Obviously with any surgery the outcomes vary on a case by case basis. For me Retzius Sparing RARP + NeuroSAFE worked very well plus the choice is surgeon was a game changer. Longer term who knows but for now its positive and a totally different place to where I was pre-surgery.

Shout or PM if you need more but I hope this helps give some reassurance and detail which can be fed into the mix with your decision process.

Simon

 

User
Posted 12 Jun 2020 at 16:56

Originally Posted by: Online Community Member

In a nutshell, I'm 58 with PSA level of 7.2. Gleeson score of 6 (3+3) and T3a.

Consultant outlined options to be surgery or radiotherapy.  My case is being discussed again on Friday and consultant to phone again next week to confirm they still feel it to be T3a (it would seem that the 2 biopsies I've had aren't entirely conclusive).

I'm now struggling with which way to jump ... part of me thinks that surgery would give a better outcome, but it also seems so final ... and I'm worried about side effects. But radiotherapy doesn't seem much better ...

It is usually the scans that determine whether a man is T2 or T3a - but if they are looking at your biopsies again, it may be that some of the cores were showing cancer right at the top of the sample. If it is indeed a T3a, I think your doctors will explain that although RP and RT seem quite final, you actually need a (hopefully) quite final intervention. Sometimes, a man with G6 will be encouraged to look at active surveillance or less radical treatments but T3 is not to be messed with. 

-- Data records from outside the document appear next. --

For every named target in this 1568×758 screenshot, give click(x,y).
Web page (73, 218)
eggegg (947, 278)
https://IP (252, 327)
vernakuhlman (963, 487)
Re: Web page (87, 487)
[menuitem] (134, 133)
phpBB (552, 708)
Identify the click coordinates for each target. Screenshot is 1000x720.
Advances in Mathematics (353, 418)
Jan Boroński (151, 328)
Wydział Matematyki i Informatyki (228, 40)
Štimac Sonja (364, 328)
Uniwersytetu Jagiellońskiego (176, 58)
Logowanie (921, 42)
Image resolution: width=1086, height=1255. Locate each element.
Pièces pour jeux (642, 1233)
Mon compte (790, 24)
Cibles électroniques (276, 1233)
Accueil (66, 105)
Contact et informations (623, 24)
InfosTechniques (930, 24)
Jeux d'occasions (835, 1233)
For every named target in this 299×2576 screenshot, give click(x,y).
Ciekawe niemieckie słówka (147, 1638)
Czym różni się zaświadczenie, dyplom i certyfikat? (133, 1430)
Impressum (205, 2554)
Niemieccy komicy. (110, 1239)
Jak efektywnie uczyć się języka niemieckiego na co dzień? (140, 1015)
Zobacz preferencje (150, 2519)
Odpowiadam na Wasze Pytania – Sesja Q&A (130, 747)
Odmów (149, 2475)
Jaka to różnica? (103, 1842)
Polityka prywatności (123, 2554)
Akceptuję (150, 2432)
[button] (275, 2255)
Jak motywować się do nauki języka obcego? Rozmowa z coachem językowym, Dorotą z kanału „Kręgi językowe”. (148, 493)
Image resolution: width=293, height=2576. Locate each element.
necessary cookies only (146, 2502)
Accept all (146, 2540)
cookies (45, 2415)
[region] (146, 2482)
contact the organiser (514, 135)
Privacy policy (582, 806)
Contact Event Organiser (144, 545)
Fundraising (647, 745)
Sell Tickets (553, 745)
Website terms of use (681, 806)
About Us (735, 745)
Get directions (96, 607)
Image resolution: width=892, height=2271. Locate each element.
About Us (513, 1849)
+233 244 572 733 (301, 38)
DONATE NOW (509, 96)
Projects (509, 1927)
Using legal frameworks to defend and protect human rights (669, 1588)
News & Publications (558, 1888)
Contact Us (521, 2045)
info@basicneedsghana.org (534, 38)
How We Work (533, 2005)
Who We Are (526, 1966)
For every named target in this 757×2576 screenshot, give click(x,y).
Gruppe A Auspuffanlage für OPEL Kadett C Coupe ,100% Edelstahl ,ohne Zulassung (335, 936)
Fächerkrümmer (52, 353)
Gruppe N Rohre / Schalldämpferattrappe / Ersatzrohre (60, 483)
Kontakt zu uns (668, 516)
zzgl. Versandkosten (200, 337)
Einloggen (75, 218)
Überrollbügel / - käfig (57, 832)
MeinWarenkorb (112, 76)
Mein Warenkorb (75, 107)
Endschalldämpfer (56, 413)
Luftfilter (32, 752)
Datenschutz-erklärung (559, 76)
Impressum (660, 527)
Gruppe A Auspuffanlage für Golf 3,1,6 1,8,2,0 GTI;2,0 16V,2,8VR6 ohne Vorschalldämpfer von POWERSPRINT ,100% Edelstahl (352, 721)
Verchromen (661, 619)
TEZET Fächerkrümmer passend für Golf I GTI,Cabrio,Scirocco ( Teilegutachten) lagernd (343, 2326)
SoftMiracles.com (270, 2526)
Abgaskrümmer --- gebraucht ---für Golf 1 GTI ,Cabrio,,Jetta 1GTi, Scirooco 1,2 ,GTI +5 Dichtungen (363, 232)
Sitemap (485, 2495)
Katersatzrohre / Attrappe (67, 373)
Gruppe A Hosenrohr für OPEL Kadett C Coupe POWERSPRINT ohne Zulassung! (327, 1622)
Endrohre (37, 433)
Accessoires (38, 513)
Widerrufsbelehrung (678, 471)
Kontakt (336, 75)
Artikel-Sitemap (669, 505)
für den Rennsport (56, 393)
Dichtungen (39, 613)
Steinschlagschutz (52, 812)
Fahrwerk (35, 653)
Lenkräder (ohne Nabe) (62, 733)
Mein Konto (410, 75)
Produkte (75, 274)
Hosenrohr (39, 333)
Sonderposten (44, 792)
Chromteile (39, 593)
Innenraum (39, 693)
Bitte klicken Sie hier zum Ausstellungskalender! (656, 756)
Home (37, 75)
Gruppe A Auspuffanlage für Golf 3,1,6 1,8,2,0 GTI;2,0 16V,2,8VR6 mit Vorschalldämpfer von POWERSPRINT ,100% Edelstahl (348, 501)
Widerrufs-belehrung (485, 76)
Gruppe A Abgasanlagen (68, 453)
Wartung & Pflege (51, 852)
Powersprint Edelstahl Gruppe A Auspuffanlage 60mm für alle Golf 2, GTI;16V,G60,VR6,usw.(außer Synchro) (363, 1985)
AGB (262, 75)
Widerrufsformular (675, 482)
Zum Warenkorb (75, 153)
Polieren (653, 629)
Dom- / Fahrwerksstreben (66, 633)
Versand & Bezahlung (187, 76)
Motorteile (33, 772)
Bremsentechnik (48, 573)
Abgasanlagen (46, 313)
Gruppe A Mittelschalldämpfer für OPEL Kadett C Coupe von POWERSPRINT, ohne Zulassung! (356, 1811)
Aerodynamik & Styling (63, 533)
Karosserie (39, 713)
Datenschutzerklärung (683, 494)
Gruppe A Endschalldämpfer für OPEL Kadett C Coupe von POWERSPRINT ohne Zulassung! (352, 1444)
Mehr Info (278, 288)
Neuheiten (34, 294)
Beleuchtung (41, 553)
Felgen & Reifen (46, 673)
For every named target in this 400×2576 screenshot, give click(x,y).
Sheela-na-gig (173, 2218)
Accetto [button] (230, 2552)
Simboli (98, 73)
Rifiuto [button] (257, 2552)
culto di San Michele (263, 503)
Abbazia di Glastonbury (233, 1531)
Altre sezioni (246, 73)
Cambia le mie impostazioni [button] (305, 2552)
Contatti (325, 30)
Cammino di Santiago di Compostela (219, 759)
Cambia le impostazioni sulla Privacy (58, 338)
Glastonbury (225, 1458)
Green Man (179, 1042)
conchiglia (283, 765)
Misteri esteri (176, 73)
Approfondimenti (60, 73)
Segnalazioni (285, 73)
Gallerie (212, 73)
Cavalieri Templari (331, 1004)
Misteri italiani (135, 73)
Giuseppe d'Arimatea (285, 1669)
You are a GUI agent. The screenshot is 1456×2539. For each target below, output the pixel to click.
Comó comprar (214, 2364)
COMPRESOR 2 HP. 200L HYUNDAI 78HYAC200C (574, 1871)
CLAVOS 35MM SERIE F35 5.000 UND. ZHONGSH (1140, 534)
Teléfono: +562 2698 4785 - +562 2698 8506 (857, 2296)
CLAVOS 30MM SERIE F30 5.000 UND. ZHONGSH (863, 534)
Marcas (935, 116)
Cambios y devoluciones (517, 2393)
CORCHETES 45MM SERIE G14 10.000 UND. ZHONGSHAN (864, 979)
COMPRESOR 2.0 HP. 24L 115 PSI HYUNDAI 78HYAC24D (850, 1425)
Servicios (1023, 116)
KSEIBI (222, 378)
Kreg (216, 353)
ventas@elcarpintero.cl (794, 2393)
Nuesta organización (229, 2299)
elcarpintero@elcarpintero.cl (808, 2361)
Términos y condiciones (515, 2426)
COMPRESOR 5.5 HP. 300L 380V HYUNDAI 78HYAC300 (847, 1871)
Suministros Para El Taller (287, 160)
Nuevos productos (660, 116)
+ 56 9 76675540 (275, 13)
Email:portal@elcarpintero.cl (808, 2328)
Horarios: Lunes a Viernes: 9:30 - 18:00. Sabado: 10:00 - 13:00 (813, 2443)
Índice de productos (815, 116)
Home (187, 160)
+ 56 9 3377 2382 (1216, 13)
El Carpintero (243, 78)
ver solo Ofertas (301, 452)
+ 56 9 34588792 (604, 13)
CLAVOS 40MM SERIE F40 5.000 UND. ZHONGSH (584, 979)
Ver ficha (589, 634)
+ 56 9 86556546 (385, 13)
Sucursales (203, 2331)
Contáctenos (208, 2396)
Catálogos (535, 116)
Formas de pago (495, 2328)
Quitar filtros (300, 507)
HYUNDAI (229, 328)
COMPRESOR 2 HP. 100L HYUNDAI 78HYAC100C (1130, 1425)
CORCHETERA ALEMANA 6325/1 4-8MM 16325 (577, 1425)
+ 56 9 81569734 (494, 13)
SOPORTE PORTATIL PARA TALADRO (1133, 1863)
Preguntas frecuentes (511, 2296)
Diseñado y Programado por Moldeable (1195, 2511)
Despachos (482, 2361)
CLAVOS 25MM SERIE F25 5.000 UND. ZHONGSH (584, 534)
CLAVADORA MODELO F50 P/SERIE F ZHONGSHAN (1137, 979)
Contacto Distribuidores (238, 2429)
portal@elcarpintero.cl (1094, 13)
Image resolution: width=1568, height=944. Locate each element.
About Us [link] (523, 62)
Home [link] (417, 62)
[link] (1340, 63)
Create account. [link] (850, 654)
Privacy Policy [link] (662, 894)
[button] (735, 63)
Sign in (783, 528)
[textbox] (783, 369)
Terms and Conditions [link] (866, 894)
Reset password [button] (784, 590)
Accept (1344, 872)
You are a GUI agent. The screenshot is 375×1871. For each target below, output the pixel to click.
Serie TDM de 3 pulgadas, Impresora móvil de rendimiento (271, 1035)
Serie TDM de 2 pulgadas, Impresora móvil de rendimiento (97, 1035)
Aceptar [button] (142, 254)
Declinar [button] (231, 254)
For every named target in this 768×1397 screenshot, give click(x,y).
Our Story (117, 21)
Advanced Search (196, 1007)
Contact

As I just posted elsewhere, the hierarchy of decision making could be described as 

- with the advice of the MDT, choose the treatment that gives you the best chance of full remission

- decide whether you can live with the known and potential side effects - if yes, happy days

- if no, work out which side effects are least acceptable to you and then opt for the treatment that minimises these risks while still giving a reasonable chance of remission

Some side effects are guaranteed for any treatment - dry orgasms (sooner or later) and being infertile, for example - while others are more likely with some treatments than others. But keep in mind that one potential side effect of treatment is to get rid of the cancer. The PCUK toolkit includes a pros/cons sheet to help you prioritise the different side effects or treatment. 

"Life can only be understood backwards; but it must be lived forwards." Soren Kierkegaard

User
Posted 12 Jun 2020 at 17:01

Hi Andrew. Apologies for delayed response.

I have found the decision very difficult. In the end I have opted for surgery. If the cancer is contained, then hopefully  the surgery will be the end to it. If not, then there is the option of RT and HT. 

I was told that if I went down the RT route then it would be with 3 years HT, and didn't fancy that as my first option.

All the best with your decision.

J

User
Posted 14 Jun 2020 at 11:50

Time for an update (14/6/2020). I will also add to my profile.

I've been on 150mg/day of Bicalutamide for just over 8 weeks. My observations of side affects:

1/ Very tired some days. Usually solved with a nap.

2/ Feeling sick on the odd days. Car sick feeling too. 

3/ Libido much reduced. Also much more difficult to get and maintain erections. Orgasm's weaker.

4/ Weight increasing gradually and particularly around chest. Nipples sensitive.

All in all not too bad, but I wouldn't like to be long term on HT. On a positive note, I have a surgery date of 25th June.

J

User
Posted 14 Jun 2020 at 14:57

Hope all goes well on 25th June. You will be glad to get that over and done with.

Ido4

User
Posted 15 Jun 2020 at 16:02

Thanks Ido4. Got to say I am dreading the surgery.

J

User
Posted 15 Jun 2020 at 16:50

I had the surgery March 2019...all told despite some discomfort and a few changes I have recovered very well! I would try not to worry too much if you can...they will look after you and then you can start getting back to as near normal as possible!